Zip-pot-ify is an amazing new music streaming company with listeners all over the country.
We, the mgmt team, want you, the data engineering team, to create a cool new dashboard that takes in historical listening data and show us cool things. What cool things?
Regional differences, popularities, and other metrics; show it to us by? artist? song? genre? time? what else?
The project will stream events that are created with EventSim. We can clean the data, convert the data, and aggregate the data using data engineering techniques. Clean up and aggregation can be done with various tech you have learned. The processed data are saved in a database (MySQL?).

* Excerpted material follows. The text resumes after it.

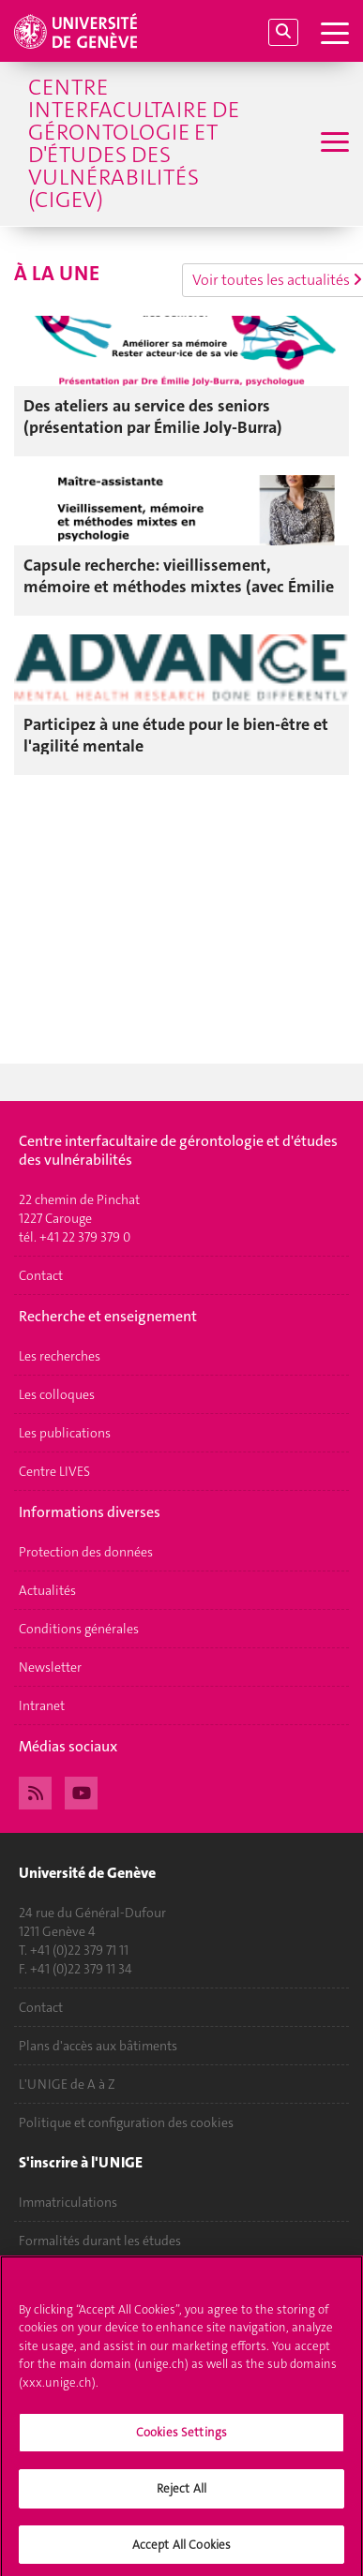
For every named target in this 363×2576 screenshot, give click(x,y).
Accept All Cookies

Then make use of this data by consuming it, applying transformations to it, and creating the tables that are needed for our dashboard so that analytics may be generated. We are going to try to conduct an analysis of indicators such as the most played songs, active users, user demographics, regional differences etc.
You will be able to generate a sample dataset for this project by using Eventism and the Million Songs dataset. Apache Kafka and Apache Spark are two examples of streaming technologies that are used for processing data in (somewhat) real-time. The processed data are uploaded to a database, where they are then subjected to transformation. We can clean the data, convert the data, and aggregate the data using your tools so that it is ready for analysis. The data is then sent to a data warehouse, and tools are used to create a visual representation of the data. Apache AirFlow has been used for the purpose of orchestration, whilst Docker is the tool of choice when it comes to containerization.